Вряд ли сам Набоков считал это стихотворение большой удачей — на тот момент он все-таки еще только осваивался в английском: «чемпион по фигурному катанию встал на роликовые коньки», как он скажет [своей жене] Вере. Но 20 лет спустя, уже достигнув на своем втором языке недостижимых высот, он ровно этим же размером и с парой очень похожих приемов напишет стихотворную часть «Бледного огня». Так что перед нами очередное и крайне своевременное напоминание, что нет литературы высокой и низкой, а есть идеи остроумные и нет.
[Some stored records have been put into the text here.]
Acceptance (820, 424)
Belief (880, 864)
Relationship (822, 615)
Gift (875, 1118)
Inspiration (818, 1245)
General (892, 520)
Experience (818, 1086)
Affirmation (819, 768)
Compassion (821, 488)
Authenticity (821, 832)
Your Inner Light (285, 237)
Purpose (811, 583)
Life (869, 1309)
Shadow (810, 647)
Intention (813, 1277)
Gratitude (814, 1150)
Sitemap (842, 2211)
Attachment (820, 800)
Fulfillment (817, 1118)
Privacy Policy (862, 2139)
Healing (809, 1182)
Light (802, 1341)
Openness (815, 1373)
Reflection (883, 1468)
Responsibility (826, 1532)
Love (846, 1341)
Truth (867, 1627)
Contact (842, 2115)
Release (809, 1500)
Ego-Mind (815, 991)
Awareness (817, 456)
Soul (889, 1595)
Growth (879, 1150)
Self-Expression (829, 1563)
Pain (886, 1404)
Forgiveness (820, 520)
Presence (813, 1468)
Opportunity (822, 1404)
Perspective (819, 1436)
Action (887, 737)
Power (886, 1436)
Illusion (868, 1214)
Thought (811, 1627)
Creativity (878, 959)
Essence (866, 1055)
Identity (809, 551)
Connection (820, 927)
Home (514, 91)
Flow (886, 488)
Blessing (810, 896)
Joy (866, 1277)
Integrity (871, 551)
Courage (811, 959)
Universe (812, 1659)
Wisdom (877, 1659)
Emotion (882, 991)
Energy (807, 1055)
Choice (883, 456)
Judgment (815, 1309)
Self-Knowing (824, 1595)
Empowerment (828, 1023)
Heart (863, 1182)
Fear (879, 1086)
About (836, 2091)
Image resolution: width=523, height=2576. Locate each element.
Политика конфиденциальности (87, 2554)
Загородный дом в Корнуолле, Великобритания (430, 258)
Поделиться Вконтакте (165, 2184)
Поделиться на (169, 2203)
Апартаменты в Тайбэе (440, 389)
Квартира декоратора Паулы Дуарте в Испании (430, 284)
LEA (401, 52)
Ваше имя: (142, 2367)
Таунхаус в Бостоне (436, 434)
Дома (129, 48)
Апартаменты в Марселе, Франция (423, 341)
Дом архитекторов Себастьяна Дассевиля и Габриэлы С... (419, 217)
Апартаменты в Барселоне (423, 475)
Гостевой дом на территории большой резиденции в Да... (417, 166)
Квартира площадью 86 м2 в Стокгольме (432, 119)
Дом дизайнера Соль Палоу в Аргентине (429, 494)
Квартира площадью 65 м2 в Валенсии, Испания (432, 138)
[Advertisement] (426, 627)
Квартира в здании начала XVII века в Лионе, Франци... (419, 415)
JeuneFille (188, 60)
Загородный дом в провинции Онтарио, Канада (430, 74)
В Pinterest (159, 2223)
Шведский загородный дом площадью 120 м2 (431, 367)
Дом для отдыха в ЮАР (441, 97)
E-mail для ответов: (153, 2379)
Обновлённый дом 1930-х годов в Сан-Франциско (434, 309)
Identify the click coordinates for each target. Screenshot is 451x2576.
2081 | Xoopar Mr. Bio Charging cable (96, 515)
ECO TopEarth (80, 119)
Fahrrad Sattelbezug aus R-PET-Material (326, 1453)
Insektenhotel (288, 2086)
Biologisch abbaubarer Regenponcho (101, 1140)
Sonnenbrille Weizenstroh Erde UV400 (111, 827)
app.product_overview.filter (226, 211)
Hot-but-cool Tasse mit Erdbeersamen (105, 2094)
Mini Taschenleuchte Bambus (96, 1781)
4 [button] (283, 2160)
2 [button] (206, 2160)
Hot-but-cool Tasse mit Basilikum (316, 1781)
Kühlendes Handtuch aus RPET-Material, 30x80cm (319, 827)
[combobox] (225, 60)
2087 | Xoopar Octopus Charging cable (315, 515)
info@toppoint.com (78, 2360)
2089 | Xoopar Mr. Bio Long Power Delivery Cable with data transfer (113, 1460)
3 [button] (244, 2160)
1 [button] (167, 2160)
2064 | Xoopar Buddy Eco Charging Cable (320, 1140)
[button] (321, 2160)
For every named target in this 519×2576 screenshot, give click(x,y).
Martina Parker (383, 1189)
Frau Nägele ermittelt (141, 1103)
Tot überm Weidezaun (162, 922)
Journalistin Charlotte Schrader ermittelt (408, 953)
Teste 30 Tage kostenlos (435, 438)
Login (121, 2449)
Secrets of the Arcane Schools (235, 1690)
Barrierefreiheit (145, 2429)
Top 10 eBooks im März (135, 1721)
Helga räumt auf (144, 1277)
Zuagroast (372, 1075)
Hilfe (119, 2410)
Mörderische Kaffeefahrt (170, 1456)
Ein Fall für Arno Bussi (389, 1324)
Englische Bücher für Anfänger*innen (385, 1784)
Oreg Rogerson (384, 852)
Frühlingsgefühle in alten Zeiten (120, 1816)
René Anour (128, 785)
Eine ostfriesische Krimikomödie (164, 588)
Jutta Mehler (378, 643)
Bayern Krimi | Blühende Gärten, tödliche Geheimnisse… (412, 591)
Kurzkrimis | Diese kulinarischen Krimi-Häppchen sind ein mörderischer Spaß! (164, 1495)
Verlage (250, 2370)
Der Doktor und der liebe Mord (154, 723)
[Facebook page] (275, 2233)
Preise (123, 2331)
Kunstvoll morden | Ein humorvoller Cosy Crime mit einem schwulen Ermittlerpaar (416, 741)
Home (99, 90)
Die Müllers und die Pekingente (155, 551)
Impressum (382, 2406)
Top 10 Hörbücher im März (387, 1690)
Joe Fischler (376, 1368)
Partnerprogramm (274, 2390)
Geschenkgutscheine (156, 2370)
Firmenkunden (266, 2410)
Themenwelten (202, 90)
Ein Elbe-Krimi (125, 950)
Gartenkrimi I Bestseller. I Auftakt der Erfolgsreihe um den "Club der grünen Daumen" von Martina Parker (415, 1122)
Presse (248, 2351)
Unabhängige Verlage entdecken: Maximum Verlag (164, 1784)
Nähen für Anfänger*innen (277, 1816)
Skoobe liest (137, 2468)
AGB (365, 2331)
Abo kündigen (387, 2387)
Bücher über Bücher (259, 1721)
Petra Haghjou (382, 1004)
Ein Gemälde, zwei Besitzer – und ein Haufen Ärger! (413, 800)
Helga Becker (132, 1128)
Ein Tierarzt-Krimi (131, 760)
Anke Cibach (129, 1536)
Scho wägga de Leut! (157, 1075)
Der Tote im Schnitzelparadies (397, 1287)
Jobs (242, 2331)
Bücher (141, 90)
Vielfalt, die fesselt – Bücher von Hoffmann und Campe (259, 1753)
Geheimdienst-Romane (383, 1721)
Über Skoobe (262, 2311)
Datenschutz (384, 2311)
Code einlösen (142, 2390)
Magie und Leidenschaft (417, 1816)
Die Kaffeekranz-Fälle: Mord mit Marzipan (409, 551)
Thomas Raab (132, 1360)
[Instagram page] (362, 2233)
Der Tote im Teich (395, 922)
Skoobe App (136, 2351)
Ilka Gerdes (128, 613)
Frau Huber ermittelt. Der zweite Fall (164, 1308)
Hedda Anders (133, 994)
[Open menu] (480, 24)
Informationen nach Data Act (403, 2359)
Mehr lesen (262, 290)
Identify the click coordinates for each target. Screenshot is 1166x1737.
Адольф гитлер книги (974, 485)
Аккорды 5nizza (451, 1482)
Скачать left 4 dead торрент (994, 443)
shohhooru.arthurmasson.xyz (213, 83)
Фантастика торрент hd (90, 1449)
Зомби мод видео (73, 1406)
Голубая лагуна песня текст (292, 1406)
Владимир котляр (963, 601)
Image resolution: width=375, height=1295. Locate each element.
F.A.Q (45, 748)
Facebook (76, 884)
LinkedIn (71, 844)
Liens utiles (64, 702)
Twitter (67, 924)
Плач человека завтрашнего дня
Носить очки — мой долг. Иначе враз
И легкие ее мой суперглаз
Узрит, и печени дрожащий ком
Покажется, как в водорослях сом,
В сени костей. Измученный изгой,
Слоняюсь я по свету, словно мой
Из «Лира» соименник. Весь мой вид —
Носи я хоть трико, хоть тройку-твид —
Мне ненавистен: и могучий торс,
И каждой мышцы корабельный трос,
И синий чубчик. Ключ моей хандры —
Не пропасть, разделившая миры
Фантазии и Факта от и до
(Мне не слетать в «Орлиное гнездо»
И даже по призыву не попасть);
Меня постигла худшая напасть.
Я молод, полон сока, что твой клен,
И, что неудивительно, влюблен.
Но все позывы сердца и души
Стальной рукой не хочешь, а души:
Моя любовь — землетрясенье, смерч,
И брачный час сулит невесте смерть,
Отелю снос, а рядом с ним домам
Как минимум ремонт оконных рам.
А ежели она переживет
Сей взрыв любви? Какой зачнется плод?
Что за младенец ринул бы на свет,
Сбив с ног врача? Он в возрасте двух лет
Сломал бы в доме каждый стул и стол,
А ножкой топнув, рухнул через пол;
Нырял в колодец в три; в четыре-пять
Сигал бы в печь на «я иду искать»;
К восьми играл бы в поезда, подняв
Над головой всамделишный состав;
А к девяти бы всех моих врагов
Избавил от оков. И был таков.
Вот почему, где я бы ни летал,
Как высоко, как ни был плащ мой ал,
Погони за карманниками мне
Скучны. Парю в небесной желтизне
Один. Плечистый, но сутулый Кларк,
Из мусорного бака взяв пиджак,
Сминает плащ и прячет в тот же бак.
Год-два спустя: аллея, Централ-Парк,
И статуя моя. И женский вздох:
«Ах, Кларк, как он чудесен!» Да, неплох,
Я бормочу, вздыхая втайне — но
Обычным парнем быть мне не дано.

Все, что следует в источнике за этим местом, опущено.